Comment prouver que ce nouveau systeme est imposé car comme dit nous n'avons aucun écrit actuellement et nous ne pouvions soit disant pas nous y opposer...Devant les prud'hommes il se pourrait que la société dise qu'elle n'a jamais imposé cela et que les salarié avaient le choix d'accepter ou non...Sinon, serait il utile d'envoyer une lettre recommandée pour informé la société que je suis en désaccord avec ce nouveau systeme de remuneration...? (mais cela fait plus de 20 jours maintenant et je crois que le salarié peut que s opposer dans les 15 jours..? mais bon il n y a pas de preuve ecrite..)

Merci encore !

Jo

Message Envoyé par Cornil le Mar 06 Nov 2007 16:00

Bonjour "joboy84"
Alors:
1) Je t'ai déjà dit qu'une modification du contrat de travail (et un changement du système de rémunération en est une) ne peut se faire sans l'accord du salarié. Bien que la loi n'impose de formalisme par écrit que dans le cas du motif économique, cette obligation de prouver l'accord du salarié implique en pratique des échanges écrits.
2) Ce que je pense plutôt, c'est que l'employeur présente ce nouveau système comme un "avantage", puisque vous êtes assurés d'un versement fixe minimum mensuel, à régulariser en fin de trimestre. Mais la jurisprudence ne considère pas cela comme suffisant: même favorable dans certains cas, un changement du système de rémunération doit avoir l'accord du salarié. Si j'ai bien compris, vous touchiez avant vos commissions immédiatement et maintenant l'employeur ne veut les payer que par trimestre tout en vous faisant une avance, c'est bien cela? Avez-vous un contrat écrit (c'est l'usage pour les VRP) et le paiement au mois figurait-il dans ce contrat? Si oui, c'est sans discussion. Si non, il pourrait y avoir un débat si le paiement au mois est contractuel ou résulte d'un usage.
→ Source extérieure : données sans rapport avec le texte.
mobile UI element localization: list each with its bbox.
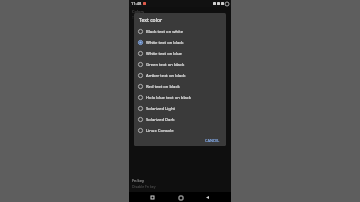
staticText: Red text on black (146, 84, 180, 90)
button[interactable]: Red text on black (134, 81, 226, 92)
button[interactable]: Linux Console (134, 125, 226, 136)
button[interactable]: Black text on white (134, 26, 226, 37)
staticText: Disable Fn key (132, 184, 156, 189)
button[interactable]: Recent apps (148, 193, 157, 202)
staticText: White text on black (146, 40, 184, 46)
button[interactable]: Amber text on black (134, 70, 226, 81)
staticText: Fn key (132, 178, 144, 183)
staticText: CANCEL (205, 138, 220, 143)
staticText: Text color (132, 15, 148, 20)
button[interactable]: Solarized Light (134, 103, 226, 114)
staticText: Black text on white (146, 29, 184, 35)
staticText: Holo blue text on black (146, 95, 192, 101)
button[interactable]: Home (176, 193, 185, 202)
staticText: White text on blue (146, 51, 182, 57)
button[interactable]: White text on blue (134, 48, 226, 59)
button[interactable]: White text on black (134, 37, 226, 48)
staticText: 11:48 (131, 1, 142, 6)
staticText: Green text on black (146, 62, 185, 68)
button[interactable]: Solarized Dark (134, 114, 226, 125)
button[interactable]: Green text on black (134, 59, 226, 70)
staticText: Solarized Dark (146, 117, 175, 123)
staticText: Amber text on black (146, 73, 186, 79)
button[interactable]: CANCEL (203, 137, 222, 144)
button[interactable]: Holo blue text on black (134, 92, 226, 103)
staticText: Text color (139, 17, 163, 24)
staticText: Linux Console (146, 128, 174, 134)
staticText: Colors (132, 9, 144, 14)
staticText: Solarized Light (146, 106, 176, 112)
button[interactable]: Back (203, 193, 212, 202)
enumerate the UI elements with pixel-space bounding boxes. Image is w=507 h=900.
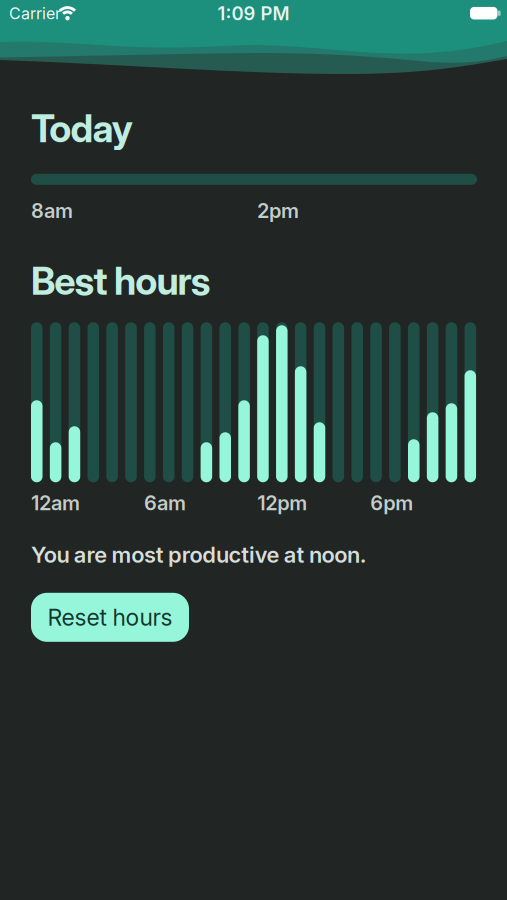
button[interactable]: Reset hours	[31, 593, 189, 642]
staticText: 6am	[144, 491, 186, 515]
staticText: 12am	[31, 491, 80, 515]
staticText: You are most productive at noon.	[31, 542, 367, 568]
staticText: Today	[31, 106, 133, 151]
staticText: Carrier	[9, 4, 61, 23]
staticText: Best hours	[31, 258, 211, 303]
staticText: 12pm	[257, 491, 307, 515]
staticText: 1:09 PM	[218, 3, 290, 24]
staticText: 6pm	[370, 491, 413, 515]
staticText: 8am	[31, 199, 73, 222]
staticText: 2pm	[257, 199, 299, 222]
staticText: Reset hours	[48, 604, 172, 631]
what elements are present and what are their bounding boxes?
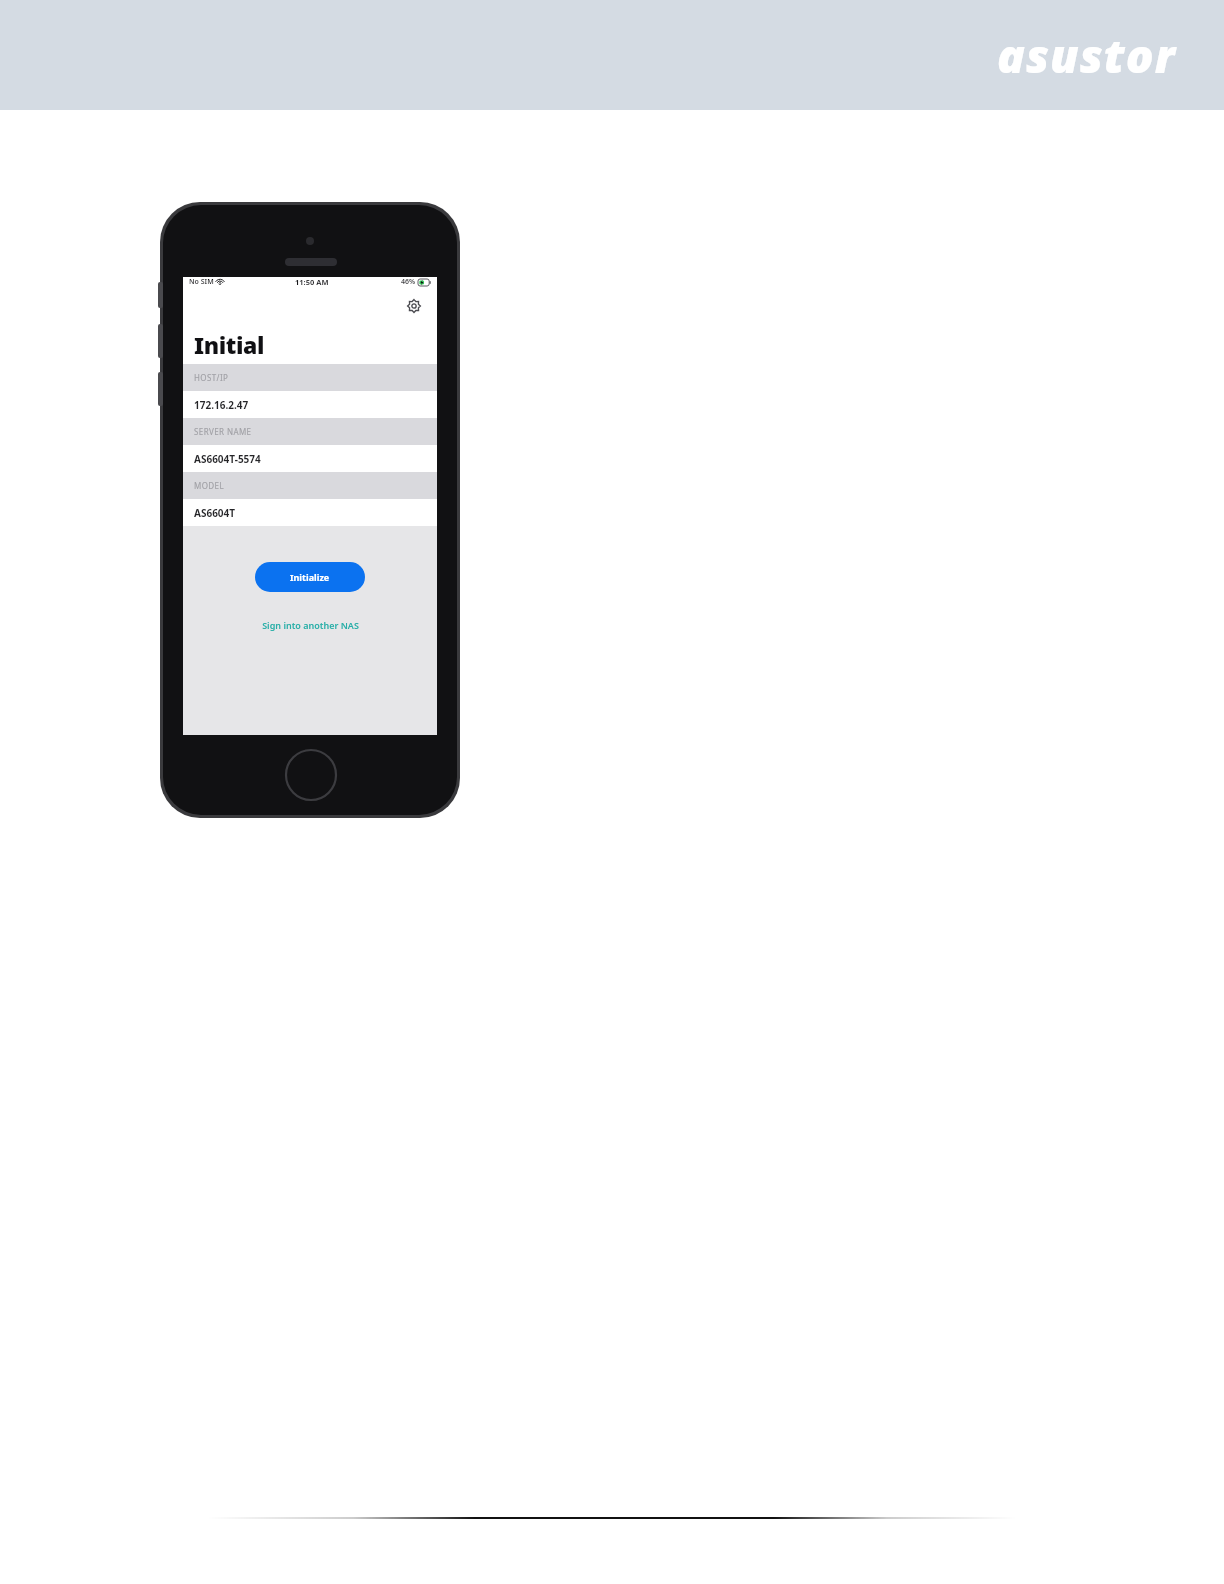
button[interactable]: Sign into another NAS bbox=[254, 616, 367, 634]
staticText: 11:50 AM bbox=[295, 277, 329, 287]
staticText: AS6604T bbox=[194, 506, 236, 520]
button[interactable]: AS6604T-5574 bbox=[183, 445, 437, 472]
staticText: HOST/IP bbox=[194, 372, 229, 383]
staticText: MODEL bbox=[194, 480, 224, 491]
button[interactable]: Settings bbox=[403, 295, 425, 317]
staticText: asustor bbox=[997, 24, 1176, 87]
staticText: Initial bbox=[194, 329, 265, 360]
button[interactable]: AS6604T bbox=[183, 499, 437, 526]
staticText: SERVER NAME bbox=[194, 426, 252, 437]
staticText: 172.16.2.47 bbox=[194, 398, 249, 412]
button[interactable]: Initialize bbox=[255, 562, 365, 592]
staticText: AS6604T-5574 bbox=[194, 452, 261, 466]
staticText: 46% bbox=[401, 277, 416, 287]
staticText: Sign into another NAS bbox=[262, 619, 359, 631]
button[interactable]: 172.16.2.47 bbox=[183, 391, 437, 418]
staticText: No SIM bbox=[189, 277, 214, 287]
staticText: Initialize bbox=[290, 571, 330, 583]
Mais même dans le cas d'un usage, il y a un formalisme à respecter pour le dénoncer ( consultation des élus du personnel, envoi à chaque salarié d'une information écrite, délai de 3 mois avant application), non respecté en l'occiurrence d'après ce que tu exposes.
3) Certainement, si tu restes en désaccord, il serait utile que tu notifies ton refus du nouveau système par voie de LRAR. La réponse de l'employeur constituera d'ailleurs une preuve.
4) Ce délai de 15 jours dont tu parles n'existe pas. Même dans le cas d'une modification placée sous l'angle du motif économique , le salarié alors obligatoirement informé par LRAR , a un mois pour donner sa réponse (Code du travail art L321-1-2). C'est le seul cas pouvant comme je te l'ai dit au début pouvant conduire au licenciement en cas de refus. Si ce formalisme n'a pas été suivi, le salarié n'a aucun délai pour conster la modification de son contrat, quand bien même il aurait continué à travailler des mois avec le nouveau système sans rien dire. Enfin cela, c'est la situation juridique actuelle.
Qui sait ce que Sarko et le mEDEF nous préparent? ;->
5) On peut très bien se présenter aux prud'hommes seul sans défenseur. En référé c'est même fréquent. Mais ce n'est pas conseillé sauf si l'on a un minimum de connaissances juridiques et que le cas est simple (c'est votre cas si le paiement au mois figure dans un contrat écrit, c'est plus compliqué sinon). Mieux vaut s'adresser à un syndicat, ou à un avocat, que le syndicat pourra d'ailleurs conseiller (en principe dans ce cas il sera spécialisé en droit du travail et aura des hnoraires raisonnables...). De toute façon, la première démarche Dans cette direction est la LRAR évoquée en 3). Selon la réponse de l'employeur, la demande aux prud'hommes pourrait être différente, donc le référé est à envisager après celle-ci.
Bon courage et bonne chance.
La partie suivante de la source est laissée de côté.